**Task requirements**
Each line of the records must appear in your answer exactly, with no pictures.
Content starts
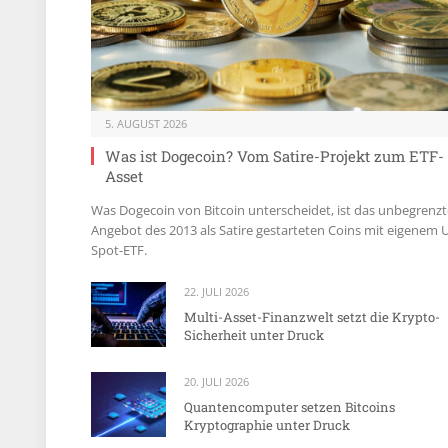
5. AUGUST 2026
Was ist Dogecoin? Vom Satire-Projekt zum ETF-
Asset
Was Dogecoin von Bitcoin unterscheidet, ist das unbegrenzt
Angebot des 2013 als Satire gestarteten Coins mit eigenem 
Spot-ETF.
22. JULI 2026
Multi-Asset-Finanzwelt setzt die Krypto-
Sicherheit unter Druck
20. JULI 2026
Quantencomputer setzen Bitcoins
Kryptographie unter Druck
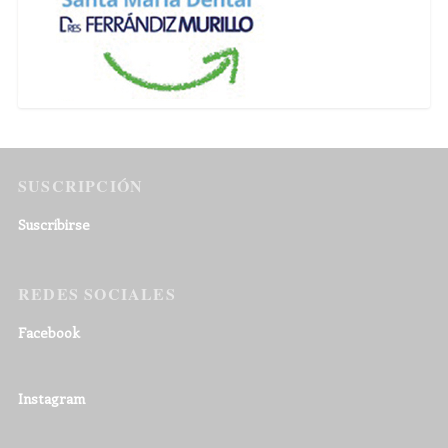
SUSCRIPCIÓN
Suscribirse
REDES SOCIALES
Facebook
Instagram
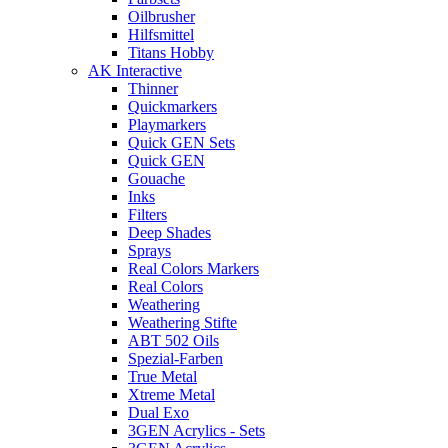
Oilbrusher
Hilfsmittel
Titans Hobby
AK Interactive
Thinner
Quickmarkers
Playmarkers
Quick GEN Sets
Quick GEN
Gouache
Inks
Filters
Deep Shades
Sprays
Real Colors Markers
Real Colors
Weathering
Weathering Stifte
ABT 502 Oils
Spezial-Farben
True Metal
Xtreme Metal
Dual Exo
3GEN Acrylics - Sets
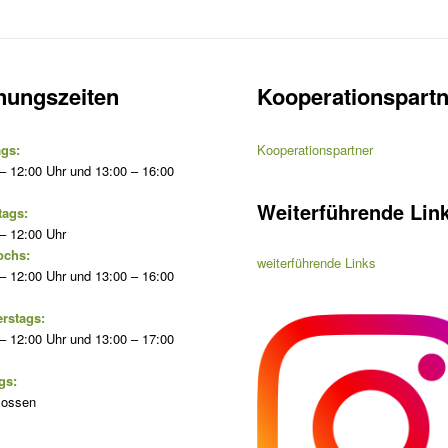
nungszeiten
Kooperationspartn
gs:
Kooperationspartner
– 12:00 Uhr und 13:00 – 16:00
Weiterführende Lin
tags:
– 12:00 Uhr
ochs:
weiterführende Links
– 12:00 Uhr und 13:00 – 16:00
rstags:
– 12:00 Uhr und 13:00 – 17:00
gs:
lossen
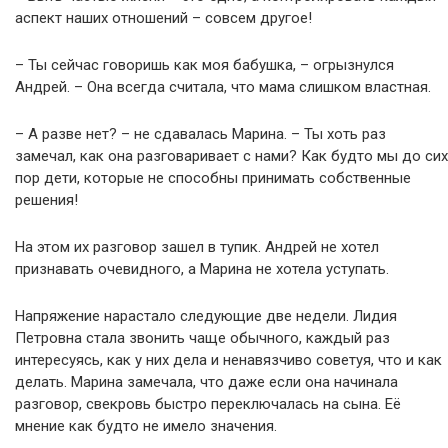
аспект наших отношений – совсем другое!
– Ты сейчас говоришь как моя бабушка, – огрызнулся
Андрей. – Она всегда считала, что мама слишком властная.
– А разве нет? – не сдавалась Марина. – Ты хоть раз
замечал, как она разговаривает с нами? Как будто мы до сих
пор дети, которые не способны принимать собственные
решения!
На этом их разговор зашел в тупик. Андрей не хотел
признавать очевидного, а Марина не хотела уступать.
Напряжение нарастало следующие две недели. Лидия
Петровна стала звонить чаще обычного, каждый раз
интересуясь, как у них дела и ненавязчиво советуя, что и как
делать. Марина замечала, что даже если она начинала
разговор, свекровь быстро переключалась на сына. Её
мнение как будто не имело значения.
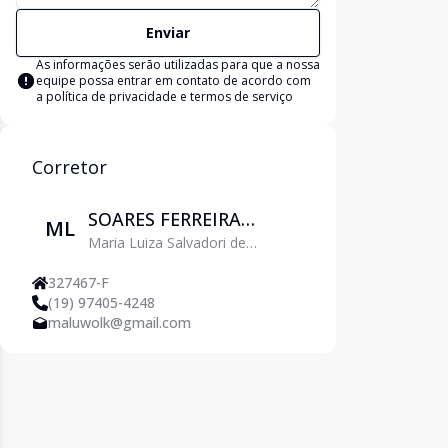
Enviar
As informações serão utilizadas para que a nossa
equipe possa entrar em contato de acordo com
a
política de privacidade e termos de serviço
Corretor
SOARES FERREIRA
ML
Maria Luiza Salvadori de
NEGOCIOS
Carvalho Wolk
IMOBILIARIOS LTDA
327467-F
(19) 97405-4248
maluwolk@gmail.com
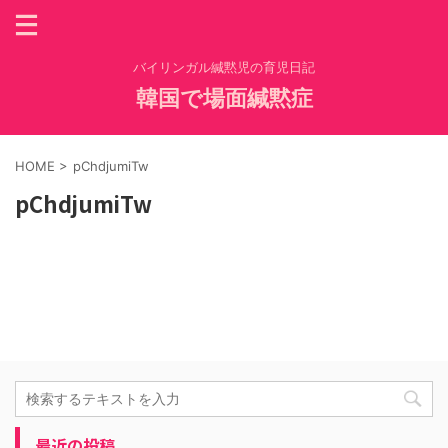
バイリンガル緘黙児の育児日記
韓国で場面緘黙症
HOME
>
pChdjumiTw
pChdjumiTw
最近の投稿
Content ends
**Response to this exercise**
5. AUGUST 2026
Was ist Dogecoin? Vom Satire-Projekt zum ETF-
Asset
Was Dogecoin von Bitcoin unterscheidet, ist das unbegrenzt
Angebot des 2013 als Satire gestarteten Coins mit eigenem 
Spot-ETF.
22. JULI 2026
Multi-Asset-Finanzwelt setzt die Krypto-
Sicherheit unter Druck
20. JULI 2026
Quantencomputer setzen Bitcoins
Kryptographie unter Druck
SUSCRIPCIÓN
Suscribirse
REDES SOCIALES
Facebook
Instagram
Oilbrusher
Hilfsmittel
Titans Hobby
AK Interactive
Thinner
Quickmarkers
Playmarkers
Quick GEN Sets
Quick GEN
Gouache
Inks
Filters
Deep Shades
Sprays
Real Colors Markers
Real Colors
Weathering
Weathering Stifte
ABT 502 Oils
Spezial-Farben
True Metal
Xtreme Metal
Dual Exo
3GEN Acrylics - Sets
nungszeiten
Kooperationspartn
gs:
Kooperationspartner
– 12:00 Uhr und 13:00 – 16:00
Weiterführende Lin
tags:
– 12:00 Uhr
ochs:
weiterführende Links
– 12:00 Uhr und 13:00 – 16:00
rstags:
– 12:00 Uhr und 13:00 – 17:00
gs:
lossen
аспект наших отношений – совсем другое!
– Ты сейчас говоришь как моя бабушка, – огрызнулся
Андрей. – Она всегда считала, что мама слишком властная.
– А разве нет? – не сдавалась Марина. – Ты хоть раз
замечал, как она разговаривает с нами? Как будто мы до сих
пор дети, которые не способны принимать собственные
решения!
На этом их разговор зашел в тупик. Андрей не хотел
признавать очевидного, а Марина не хотела уступать.
Напряжение нарастало следующие две недели. Лидия
Петровна стала звонить чаще обычного, каждый раз
интересуясь, как у них дела и ненавязчиво советуя, что и как
делать. Марина замечала, что даже если она начинала
разговор, свекровь быстро переключалась на сына. Её
мнение как будто не имело значения.
Enviar
As informações serão utilizadas para que a nossa
equipe possa entrar em contato de acordo com
a
política de privacidade e termos de serviço
Corretor
SOARES FERREIRA
ML
Maria Luiza Salvadori de
NEGOCIOS
Carvalho Wolk
IMOBILIARIOS LTDA
327467-F
(19) 97405-4248
maluwolk@gmail.com
バイリンガル緘黙児の育児日記
韓国で場面緘黙症
HOME
>
pChdjumiTw
pChdjumiTw
最近の投稿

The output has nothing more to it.